**** Data provided ****
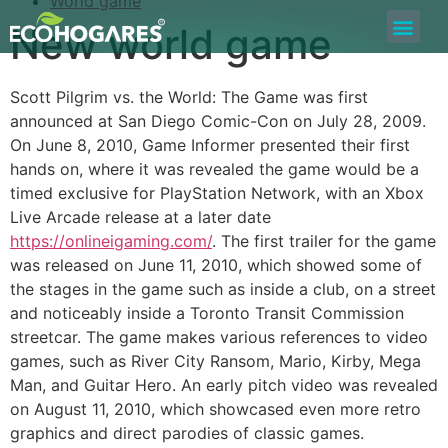
World game
New world game
Bolsa de Trabajo
Quiero ser Proveedor
Construyamos Juntos
Scott Pilgrim vs. the World: The Game was first
announced at San Diego Comic-Con on July 28, 2009.
On June 8, 2010, Game Informer presented their first
hands on, where it was revealed the game would be a
timed exclusive for PlayStation Network, with an Xbox
Live Arcade release at a later date
https://onlineigaming.com/
. The first trailer for the game
was released on June 11, 2010, which showed some of
the stages in the game such as inside a club, on a street
and noticeably inside a Toronto Transit Commission
streetcar. The game makes various references to video
games, such as River City Ransom, Mario, Kirby, Mega
Man, and Guitar Hero. An early pitch video was revealed
on August 11, 2010, which showcased even more retro
graphics and direct parodies of classic games.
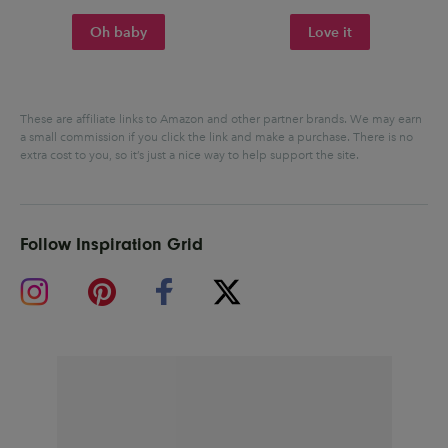
Oh baby
Love it
These are affiliate links to Amazon and other partner brands. We may earn
a small commission if you click the link and make a purchase.
There is no
extra cost to you, so it’s just a nice way to help support the site.
Follow Inspiration Grid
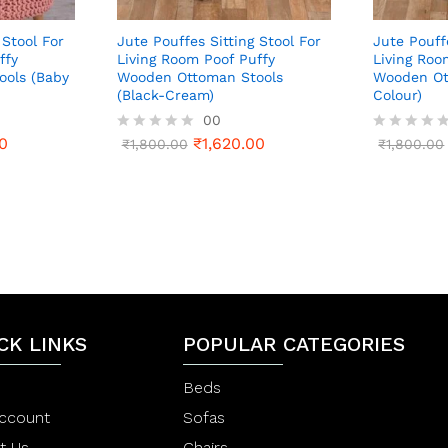
 Stool For
Jute Pouffes Sitting Stool For
Jute Pouff
ffy
Living Room Poof Puffy
Living Roo
ols (Baby
Wooden Ottoman Stools
Wooden Ot
(Black-Cream)
Colour)
00
0
₹
1,620.00
R
₹
1,800.00
R
₹
1,800.00
a
a
t
t
e
e
d
d
0
0
o
o
u
u
t
t
o
o
f
f
5
5
CK LINKS
POPULAR CATEGORIES
Beds
ccount
Sofas
t Us
Chairs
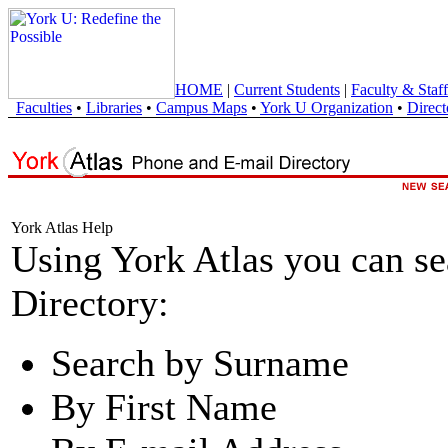
HOME
|
Current Students
|
Faculty & Staff
Faculties
•
Libraries
•
Campus Maps
•
York U Organization
•
Direct
York Atlas Help
Using York Atlas you can s
Directory:
Search by Surname
By First Name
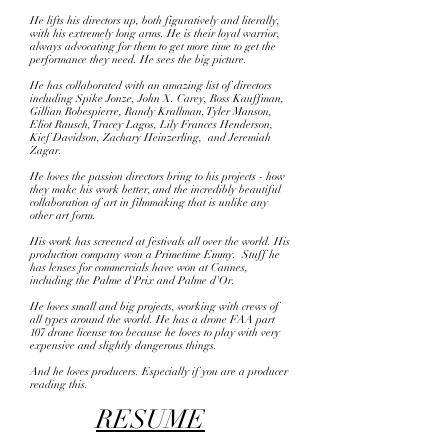
He lifts his directors up, both figuratively and literally,
with his extremely long arms. He is their loyal warrior,
always advocating for them to get more time to get the
performance they need. He sees the big picture.
He has collaborated with an amazing list of directors
including Spike Jonze, John X. Carey, Ross Kauffman,
Gillian Robespierre, Randy Krallman, Tyler Manson,
Eliot Rausch, Tracey Lagos, Lily Frances Henderson,
Kief Davidson, Zachary Heinzerling, and Jeremiah
Zagar.
He loves the passion directors bring to his projects - how
they make his work better, and the incredibly beautiful
collaboration of art in filmmaking that is unlike any
other art form.
His work has screened at festivals all over the world. His
production company won a Primetime Emmy. Stuff he
has lenses for commercials have won at Cannes,
including the Palme d'Prix and Palme d'Or.
He loves small and big projects, working with crews of
all types around the world. He has a drone FAA part
107 drone license too because he loves to play with very
expensive and slightly dangerous things.
And he loves producers.
Especially if you are a producer
reading this.
RESUME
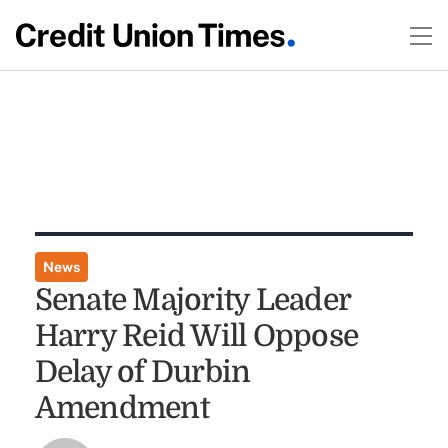
News
Senate Majority Leader
Harry Reid Will Oppose
Delay of Durbin
Amendment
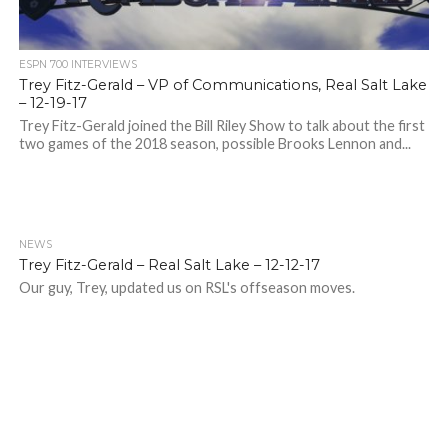
ESPN 700 INTERVIEWS
Trey Fitz-Gerald – VP of Communications, Real Salt Lake
– 12-19-17
Trey Fitz-Gerald joined the Bill Riley Show to talk about the first
two games of the 2018 season, possible Brooks Lennon and...
NEWS
Trey Fitz-Gerald – Real Salt Lake – 12-12-17
Our guy, Trey, updated us on RSL's offseason moves.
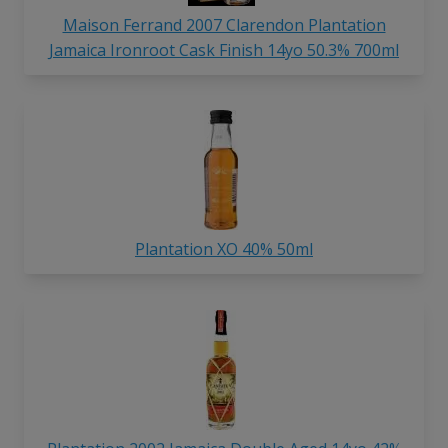
Maison Ferrand 2007 Clarendon Plantation
Jamaica Ironroot Cask Finish 14yo 50.3% 700ml
Plantation XO 40% 50ml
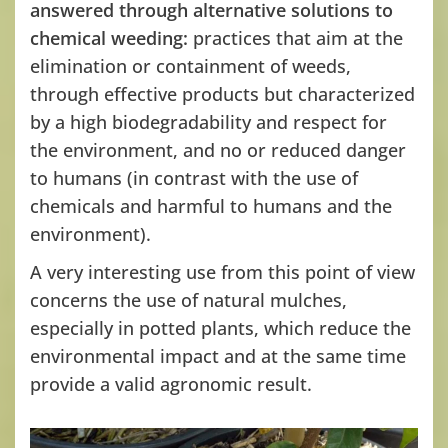
answered through alternative solutions to
chemical weeding:
practices that aim at the
elimination or containment of weeds,
through effective products but characterized
by a high biodegradability and respect for
the environment, and no or reduced danger
to humans (in contrast with the use of
chemicals and harmful to humans and the
environment).
A very interesting use from this point of view
concerns the use of natural mulches,
especially in potted plants, which reduce the
environmental impact and at the same time
provide a valid agronomic result.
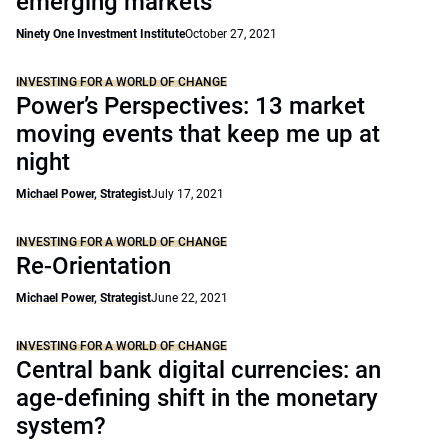
emerging markets
Ninety One Investment Institute
October 27, 2021
INVESTING FOR A WORLD OF CHANGE
Power’s Perspectives: 13 market
moving events that keep me up at
night
Michael Power, Strategist
July 17, 2021
INVESTING FOR A WORLD OF CHANGE
Re-Orientation
Michael Power, Strategist
June 22, 2021
INVESTING FOR A WORLD OF CHANGE
Central bank digital currencies: an
age-defining shift in the monetary
system?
****
The records above should be output exactly, but without any of their pictures.

World game
New world game
Bolsa de Trabajo
Quiero ser Proveedor
Construyamos Juntos
Scott Pilgrim vs. the World: The Game was first
announced at San Diego Comic-Con on July 28, 2009.
On June 8, 2010, Game Informer presented their first
hands on, where it was revealed the game would be a
timed exclusive for PlayStation Network, with an Xbox
Live Arcade release at a later date
https://onlineigaming.com/
. The first trailer for the game
was released on June 11, 2010, which showed some of
the stages in the game such as inside a club, on a street
and noticeably inside a Toronto Transit Commission
streetcar. The game makes various references to video
games, such as River City Ransom, Mario, Kirby, Mega
Man, and Guitar Hero. An early pitch video was revealed
on August 11, 2010, which showcased even more retro
graphics and direct parodies of classic games.
Oh baby
Love it
These are affiliate links to Amazon and other partner brands. We may earn
a small commission if you click the link and make a purchase.
There is no
extra cost to you, so it’s just a nice way to help support the site.
Follow Inspiration Grid
 Stool For
Jute Pouffes Sitting Stool For
Jute Pouff
ffy
Living Room Poof Puffy
Living Roo
ols (Baby
Wooden Ottoman Stools
Wooden Ot
(Black-Cream)
Colour)
00
0
₹
1,620.00
R
₹
1,800.00
R
₹
1,800.00
a
a
t
t
e
e
d
d
0
0
o
o
u
u
t
t
o
o
f
f
5
5
CK LINKS
POPULAR CATEGORIES
Beds
ccount
Sofas
t Us
Chairs
HOME
|
Current Students
|
Faculty & Staff
Faculties
•
Libraries
•
Campus Maps
•
York U Organization
•
Direct
York Atlas Help
Using York Atlas you can s
Directory:
Search by Surname
By First Name
He lifts his directors up, both figuratively and literally,
with his extremely long arms. He is their loyal warrior,
always advocating for them to get more time to get the
performance they need. He sees the big picture.
He has collaborated with an amazing list of directors
including Spike Jonze, John X. Carey, Ross Kauffman,
Gillian Robespierre, Randy Krallman, Tyler Manson,
Eliot Rausch, Tracey Lagos, Lily Frances Henderson,
Kief Davidson, Zachary Heinzerling, and Jeremiah
Zagar.
He loves the passion directors bring to his projects - how
they make his work better, and the incredibly beautiful
collaboration of art in filmmaking that is unlike any
other art form.
His work has screened at festivals all over the world. His
production company won a Primetime Emmy. Stuff he
has lenses for commercials have won at Cannes,
including the Palme d'Prix and Palme d'Or.
He loves small and big projects, working with crews of
all types around the world. He has a drone FAA part
107 drone license too because he loves to play with very
expensive and slightly dangerous things.
And he loves producers.
Especially if you are a producer
reading this.
RESUME
News
Senate Majority Leader
Harry Reid Will Oppose
Delay of Durbin
Amendment
ESPN 700 INTERVIEWS
Trey Fitz-Gerald – VP of Communications, Real Salt Lake
– 12-19-17
Trey Fitz-Gerald joined the Bill Riley Show to talk about the first
two games of the 2018 season, possible Brooks Lennon and...
NEWS
Trey Fitz-Gerald – Real Salt Lake – 12-12-17
Our guy, Trey, updated us on RSL's offseason moves.
Maison Ferrand 2007 Clarendon Plantation
Jamaica Ironroot Cask Finish 14yo 50.3% 700ml
Plantation XO 40% 50ml
answered through alternative solutions to
chemical weeding:
practices that aim at the
elimination or containment of weeds,
through effective products but characterized
by a high biodegradability and respect for
the environment, and no or reduced danger
to humans (in contrast with the use of
chemicals and harmful to humans and the
environment).
A very interesting use from this point of view
concerns the use of natural mulches,
especially in potted plants, which reduce the
environmental impact and at the same time
provide a valid agronomic result.
emerging markets
Ninety One Investment Institute
October 27, 2021
INVESTING FOR A WORLD OF CHANGE
Power’s Perspectives: 13 market
moving events that keep me up at
night
Michael Power, Strategist
July 17, 2021
INVESTING FOR A WORLD OF CHANGE
Re-Orientation
Michael Power, Strategist
June 22, 2021
INVESTING FOR A WORLD OF CHANGE
Central bank digital currencies: an
age-defining shift in the monetary
system?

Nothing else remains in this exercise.